## Working data
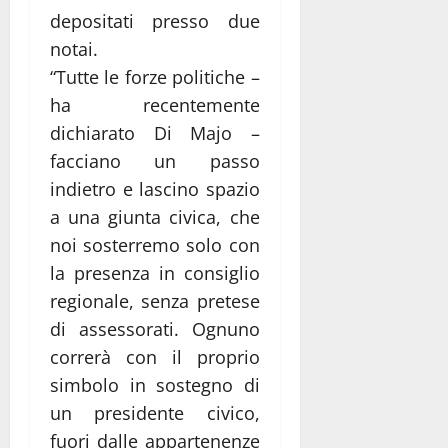
depositati presso due
notai.
“Tutte le forze politiche –
ha recentemente
dichiarato Di Majo –
facciano un passo
indietro e lascino spazio
a una giunta civica, che
noi sosterremo solo con
la presenza in consiglio
regionale, senza pretese
di assessorati. Ognuno
correrà con il proprio
simbolo in sostegno di
un presidente civico,
fuori dalle appartenenze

## Exercise details
The expected answer is the complete set of entries, copied verbatim, with no pictures.

## Completed exercise
depositati presso due
notai.
“Tutte le forze politiche –
ha recentemente
dichiarato Di Majo –
facciano un passo
indietro e lascino spazio
a una giunta civica, che
noi sosterremo solo con
la presenza in consiglio
regionale, senza pretese
di assessorati. Ognuno
correrà con il proprio
simbolo in sostegno di
un presidente civico,
fuori dalle appartenenze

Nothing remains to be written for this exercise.